Он уже не чувствовал себя больше ни кулаком, ни мерзавцем, а был самым обыкновенными человеком, у которого нос застыл и которому как судьба определила быть лежебокой-помещиком, так ему на том и остаться, а в "сами с усами" никогда и не выскочить.

– Ничего, и завтра поспеем, – смущенно лебезил Селиверстов. – В такую метель коробовские, небось, тоже хвосты завязили.

Но помещик уныло молчал и не слушал. Так молча вошел и на крыльцо.

– Что, брат! Без сметаны скис! Засме-ю-т! – подмигнул Селиверстов не то себе, не то Пелагеичу.

Должно быть, себе, потому что Пелагеич был слишком подавлен, чтоб что-нибудь понимать. Он только молча тряс тулупом, как собака шкурой, сбрасывая снег, и тихо поплелся в кухню.
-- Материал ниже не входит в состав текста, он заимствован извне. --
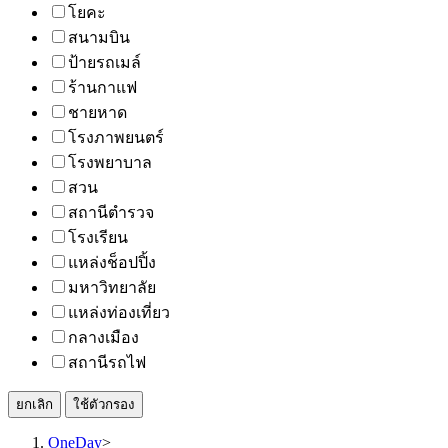
โยคะ
สนามบิน
ป้ายรถเมล์
ร้านกาแฟ
ชายหาด
โรงภาพยนตร์
โรงพยาบาล
สวน
สถานีตำรวจ
โรงเรียน
แหล่งช็อปปิ้ง
มหาวิทยาลัย
แหล่งท่องเที่ยว
กลางเมือง
สถานีรถไฟ
ยกเลิก
ใช้ตัวกรอง
OneDay
>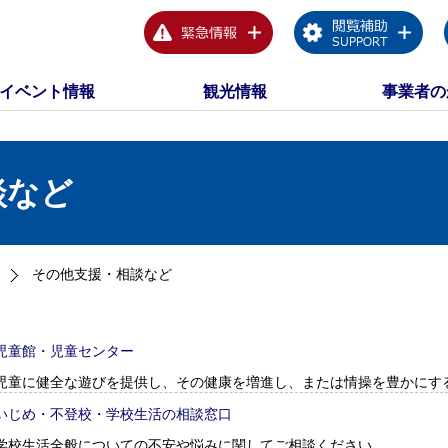
イベント情報
観光情報
事業者の
談など
その他支援・相談など
児童館・児童センター
児童に健全な遊びを提供し、その健康を増進し、または情操を豊かにす
いじめ・不登校・学校生活の相談窓口
学校生活全般についての不安や悩みに関してご相談ください。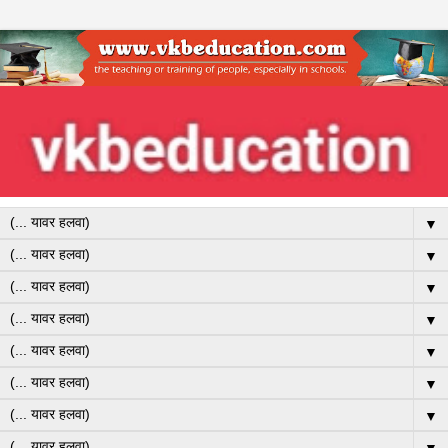
▼
▼
▼
▼
▼
▼
▼
▼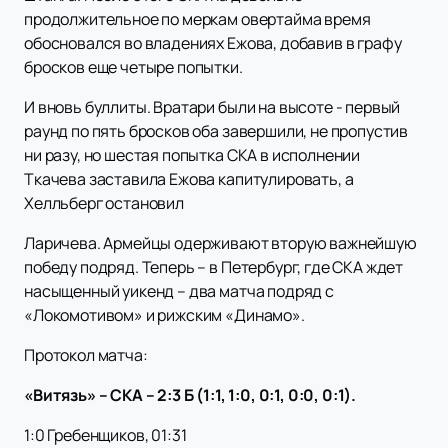
продолжительное по меркам овертайма время
обосновался во владениях Ежова, добавив в графу
бросков еще четыре попытки.
И вновь буллиты. Вратари были на высоте - первый
раунд по пять бросков оба завершили, не пропустив
ни разу, но шестая попытка СКА в исполнении
Ткачева заставила Ежова капитулировать, а
Хелльберг остановил
Ларичева. Армейцы одерживают вторую важнейшую
победу подряд. Теперь – в Петербург, где СКА ждет
насыщенный уикенд – два матча подряд с
«Локомотивом» и рижским «Динамо».
Протокол матча:
«Витязь» – СКА – 2:3 Б (1:1, 1:0, 0:1, 0:0, 0:1).
1:0 Гребенщиков, 01:31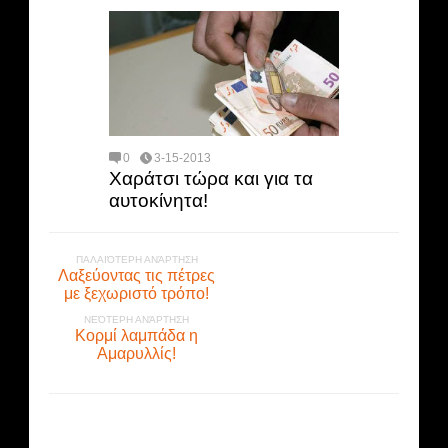
0
3-15-2013
Χαράτσι τώρα και για τα
αυτοκίνητα!
ΠΑΛΑΙΌΤΕΡΗ ΑΝΆΡΤΗΣΗ
Λαξεύοντας τις πέτρες
με ξεχωριστό τρόπο!
ΝΕΌΤΕΡΗ ΑΝΆΡΤΗΣΗ
Κορμί λαμπάδα η
Αμαρυλλίς!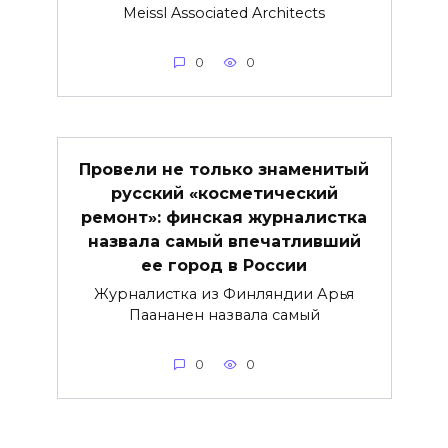
Meissl Associated Architects
0
0
Провели не только знаменитый
русский «косметический
ремонт»: финская журналистка
назвала самый впечатливший
ее город в России
Журналистка из Финляндии Арья
Паананен назвала самый
0
0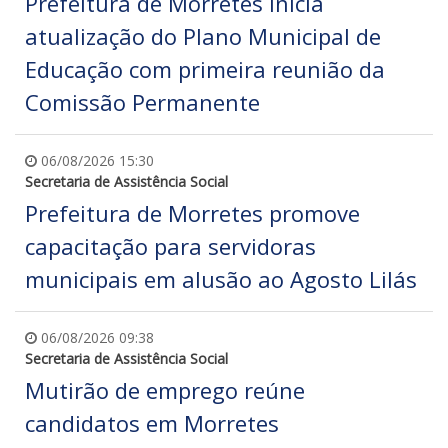
Prefeitura de Morretes inicia
atualização do Plano Municipal de
Educação com primeira reunião da
Comissão Permanente
06/08/2026 15:30
Secretaria de Assistência Social
Prefeitura de Morretes promove
capacitação para servidoras
municipais em alusão ao Agosto Lilás
06/08/2026 09:38
Secretaria de Assistência Social
Mutirão de emprego reúne
candidatos em Morretes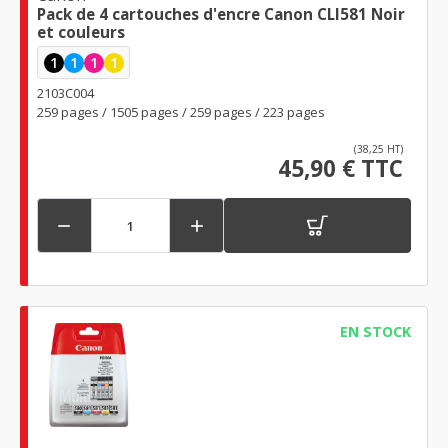
Pack de 4 cartouches d'encre Canon CLI581 Noir
et couleurs
1
1
1
1
2103C004
259 pages / 1505 pages / 259 pages / 223 pages
(38,25 HT)
45,90 € TTC


EN STOCK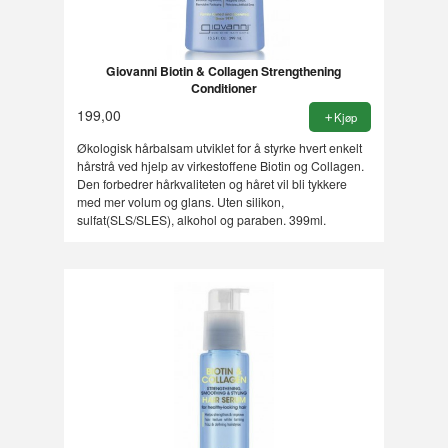
Giovanni Biotin & Collagen Strengthening
Conditioner
199,00
Kjøp
Økologisk hårbalsam utviklet for å styrke hvert enkelt
hårstrå ved hjelp av virkestoffene Biotin og Collagen.
Den forbedrer hårkvaliteten og håret vil bli tykkere
med mer volum og glans. Uten silikon,
sulfat(SLS/SLES), alkohol og paraben. 399ml.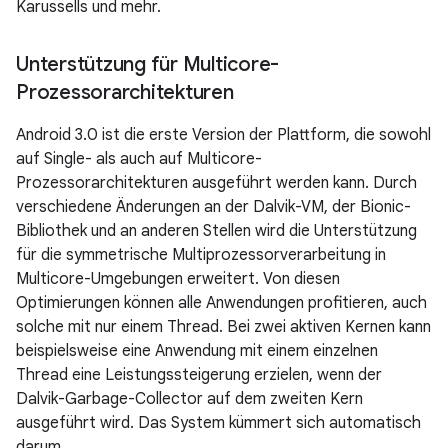
Karussells und mehr.
Unterstützung für Multicore-
Prozessorarchitekturen
Android 3.0 ist die erste Version der Plattform, die sowohl
auf Single- als auch auf Multicore-
Prozessorarchitekturen ausgeführt werden kann. Durch
verschiedene Änderungen an der Dalvik-VM, der Bionic-
Bibliothek und an anderen Stellen wird die Unterstützung
für die symmetrische Multiprozessorverarbeitung in
Multicore-Umgebungen erweitert. Von diesen
Optimierungen können alle Anwendungen profitieren, auch
solche mit nur einem Thread. Bei zwei aktiven Kernen kann
beispielsweise eine Anwendung mit einem einzelnen
Thread eine Leistungssteigerung erzielen, wenn der
Dalvik-Garbage-Collector auf dem zweiten Kern
ausgeführt wird. Das System kümmert sich automatisch
darum.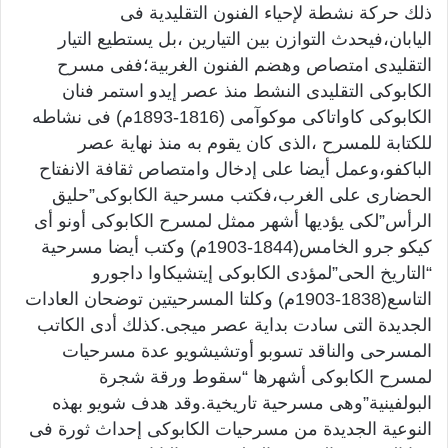
ذلك حركة نشطة لإحياء الفنون التقليدية فى
اليابان،فيحدث التوازن بين التيارين ،بل يستطيع التيار
التقليدى امتصاص وهضم الفنون الغربية؛ففى مسرح
الكابوكى التقليدى النشط منذ عصر إيدو استمر فنان
الكابوكى كاواتاكى موكوآمى (1816-1893م) فى نشاطه
للكتابة للمسرح ،الذى كان يقوم به منذ نهاية عصر
الباكفو،وعمل أيضا على إدخال وامتصاص ثقافة الانفتاح
الحضارى على الغرب،فكتب مسرحية الكابوكى”حليق
الرأس”لكى يؤديها أشهر ممثل لمسرح الكابوكى أونو أى
كيكو جرو الخامس(1844-1903م) وكتب أيضا مسرحية
“التاريخ الحى”لمؤدى الكابوكى إيتشيكاوا داجورو
التاسع(1838-1903م) وكلتا المسرحيتين توضحان العادات
الجديدة التى سادت بداية عصر ميجى.كذلك أدى الكاتب
المسرحى والناقد تسوبو أوتشيشويو عدة مسرحيات
لمسرح الكابوكى أشهرها “سقوط ورقة شجرة
البولفينية”وهى مسرحية تاريخية.وقد هدف شويو بهذه
النوعية الجديدة من مسرحيات الكابوكى إحداث ثورة فى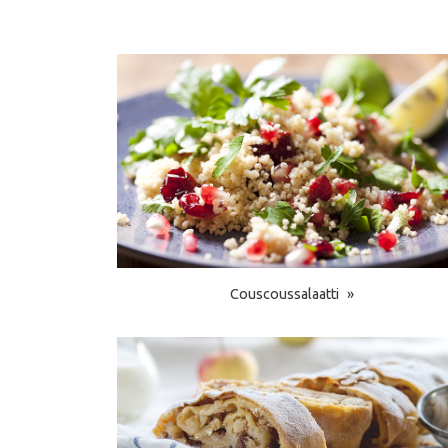
Couscoussalaatti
А в окнах голубело утро. Наставал день позора.

Продавщица

Мадмуазель Мари с утра одета и затянута в рюмочку.

На голове у нее двадцать два локона цвета старой пакли, которые она каждый день пересчитывает, чтобы девчонки за ночь не отрезали пару-другую для собственной эстетики.

Мадмуазель Мари любит встречать покупателей, стоя в двух шагах от прилавка, повернув в профиль свой вздернутый нос.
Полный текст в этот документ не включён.